Your instructions
Send back the data below exactly. Drop every picture.

Recorded information section start

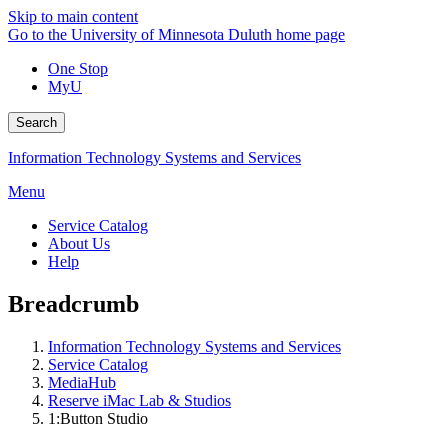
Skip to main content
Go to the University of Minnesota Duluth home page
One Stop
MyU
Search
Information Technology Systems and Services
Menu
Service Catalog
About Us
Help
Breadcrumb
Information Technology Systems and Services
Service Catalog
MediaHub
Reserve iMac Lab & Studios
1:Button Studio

Recorded information section end

Expected answer
Skip to main content
Go to the University of Minnesota Duluth home page
One Stop
MyU
Search
Information Technology Systems and Services
Menu
Service Catalog
About Us
Help
Breadcrumb
Information Technology Systems and Services
Service Catalog
MediaHub
Reserve iMac Lab & Studios
1:Button Studio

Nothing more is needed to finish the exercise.